I see several problems with this scheme:
1) xdeltas on gzipped data tend to be very inefficient. A small change in the original data set tends to make the gzip stream radically different.
2) It requires that the user still have the old package on hand to patch
I have a different proposal:
Have the delta-deb contain the full control info, and xdeltas for all of the non config files in the data.tar section. That way the user does not need the original .deb, if they have the package installed, then they just need to download the xdeltas for the installed files and patch them in place.
The package system already knows which files are config files and which are not, and it knows the md5 sums for those files so it can verify that they are correct before patching them with the xdelta.
I have noticed that bsdiff always produced smaller diffs than xdelta, usually more than 10% smaller, sometimes over 80% smaller. Perhaps bsdiff should be used instead? See my blog entry for raw data.
It has been suggested that zsync be used instead. This is similar to the rsync algorithm, but has the advantage of working well with gzipped files created without the --rsyncable option, and does not need any special software running on the server. Also although the zsync system requires .zsync files to put up on the web, these files are small control files, only ~ 1% of the size of the files to be downloaded.

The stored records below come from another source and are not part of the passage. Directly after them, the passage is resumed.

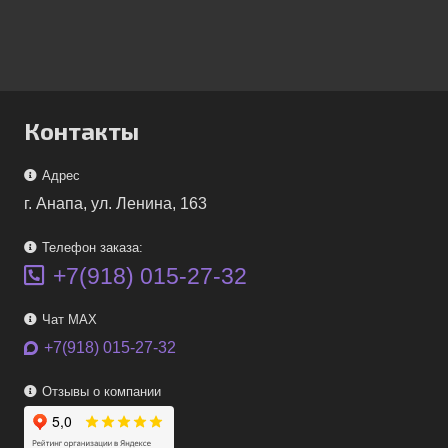
Контакты
Адрес
г. Анапа, ул. Ленина, 163
Телефон заказа:
+7(918) 015-27-32
Чат MAX
+7(918) 015-27-32
Отзывы о компании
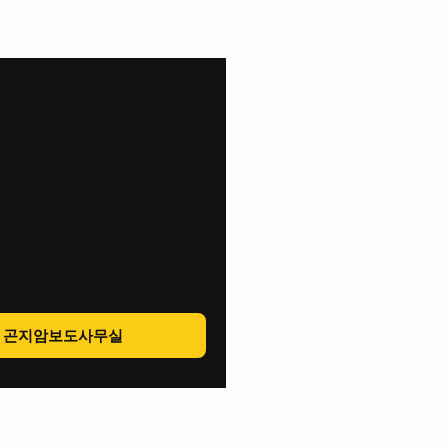
곤지암보도사무실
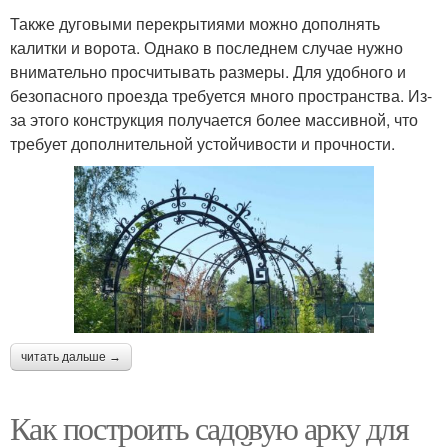
Также дуговыми перекрытиями можно дополнять
калитки и ворота. Однако в последнем случае нужно
внимательно просчитывать размеры. Для удобного и
безопасного проезда требуется много пространства. Из-
за этого конструкция получается более массивной, что
требует дополнительной устойчивости и прочности.
читать дальше →
Как построить садовую арку для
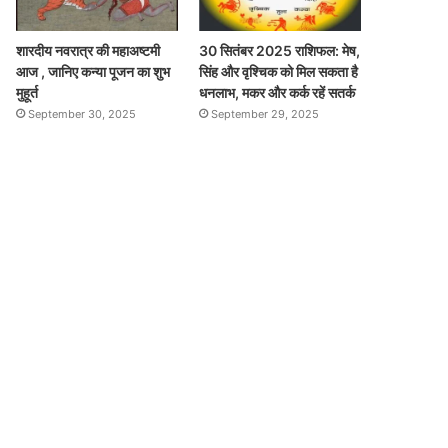
शारदीय नवरात्र की महाअष्टमी
30 सितंबर 2025 राशिफल: मेष,
आज , जानिए कन्या पूजन का शुभ
सिंह और वृश्चिक को मिल सकता है
मुहूर्त
धनलाभ, मकर और कर्क रहें सतर्क
September 30, 2025
September 29, 2025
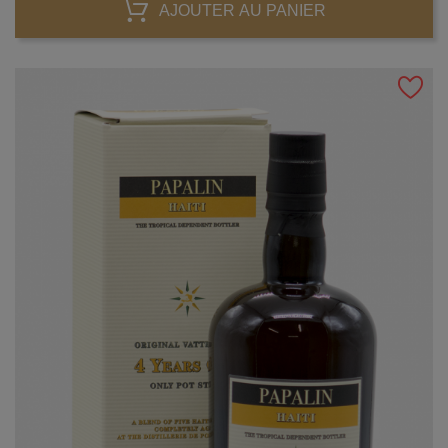
AJOUTER AU PANIER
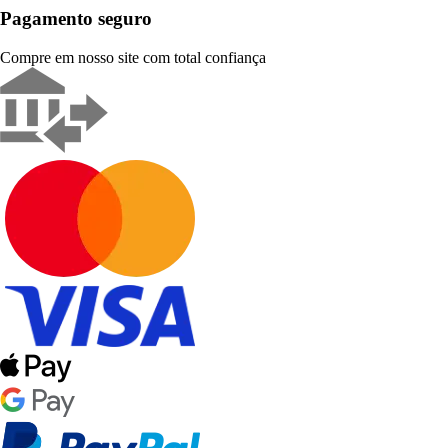
Pagamento seguro
Compre em nosso site com total confiança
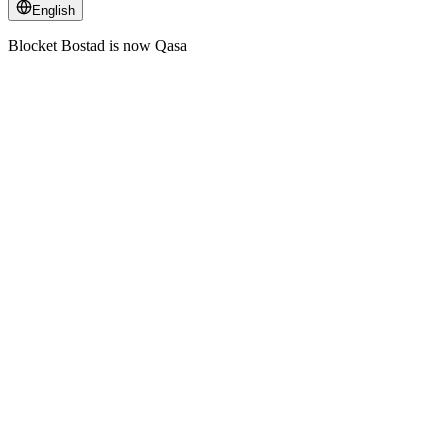
English
Blocket Bostad is now Qasa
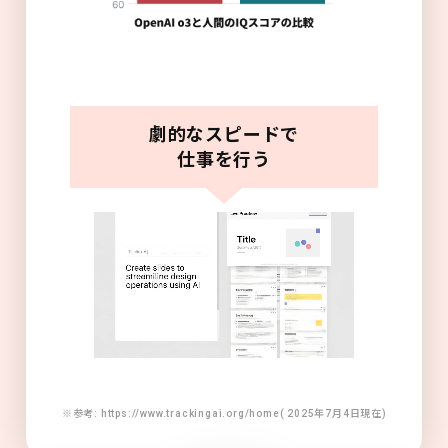
劇的なスピードで
仕事を行う
※参考: https://www.trackingai.org/home( 2025年7月4日現在)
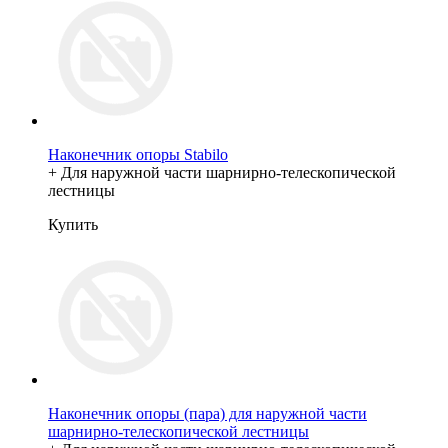
Наконечник опоры Stabilo
+ Для наружной части шарнирно-телескопической
лестницы
Купить
Наконечник опоры (пара) для наружной части
шарнирно-телескопической лестницы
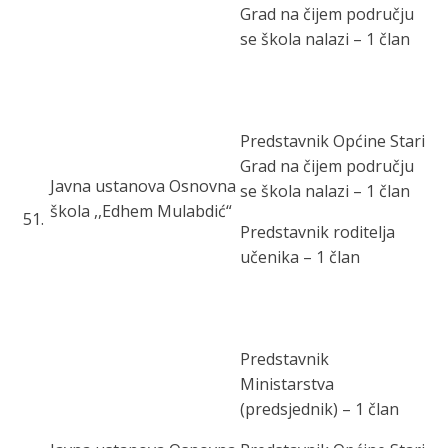
Grad na čijem području
se škola nalazi – 1 član
Predstavnik Općine Stari
Grad na čijem području
Javna ustanova Osnovna
se škola nalazi – 1 član
škola ,,Edhem Mulabdić“
51
.
Predstavnik roditelja
učenika – 1 član
Predstavnik
Ministarstva
(predsjednik) – 1 član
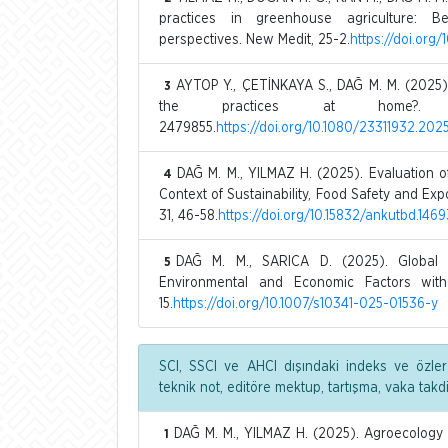
practices in greenhouse agriculture: Be
perspectives. New Medit, 25-2.
https://doi.or
AYTOP Y., ÇETİNKAYA S., DAĞ M. M. (2025)
3
the practices at home?. 
2479855.
https://doi.org/10.1080/23311932.20
DAĞ M. M., YILMAZ H. (2025). Evaluation 
4
Context of Sustainability, Food Safety and Expo
31, 46-58.
https://doi.org/10.15832/ankutbd.146
DAĞ M. M., SARICA D. (2025). Global 
5
Environmental and Economic Factors with
15.
https://doi.org/10.1007/s10341-025-01536-y
SCI, SSCI ve AHCI dışındaki indeks ve özler
teknik not, editöre mektup, tartışma, vaka tak
DAĞ M. M., YILMAZ H. (2025). Agroecology a
1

Over the bsdiff/xdelta proposal, this has the advantage that we can put up a single .zsync file for each deb, and users can use zsync to reduce the bandwidth required for download regardless of which package they have. Infact zsync will work with the output of dpkg-repack, so you can use zsync to upgrade installed packages for which we no longer have the orignal deb file.
However, zsync does not currently support the "ar" format used by deb, although it should be "easy" to modify to support this format. Even if it were modified to support ar files, it could not be used for debs packed using bzip2 rather than gzip. Furthermore, while zsync reduces the download by 70%, bsdiff is able to reduce the download by 90-95%. This means that bsdiff would make updating over a 56K modem feasible.
For this reason I propose that we have bsdiff based debdiffs against all the files on the official cd(s). This means that the user can immediately upgrade their Ubuntu install, without worrying about bandwidth. Since they have just installed Ubuntu, the cd will be in the drive with all the deb files needing to be patched. Because the bsdiffs are only against the files on the cd, this will only need an additional ~100MB on the servers.
We may also put up debdiffs against files that have been updated in the last 10 days. This means that people can regularly and efficiently keep their machines up-to-date without need for more than a few extra MB on the servers.
* New: Unfortunately users may not have access to the original deb files on their install cd, as the live cd and install cd are to be merged.
* Also I know that many people believe that zsync could not possibly work effectively on zip files if --rsyncable is not used. However, please read how zsync achieves this in this paper
* It is possible that the Ubuntu debs will be switched from gzip/bzip2 to the 7z format. Although it looks possible to modify zsync to support 7z, this would probably not be an easy task.
It is must-have feature. 17 days after Dapper release there are more then 100Mb of updates to packages that ships on cds.
It is not feasible to add --rsyncable support for 7z as it would negate most of the increased compression from switching to that format from gzip. 7z derives most of it's increased compression from the use of very large dictionaries which require even larger data streams to operate on. --rsyncable causes gzip to to compress small blocks at a time rather than the entire stream, which means even smaller dictionary sizes, and thus compression rates, than normal.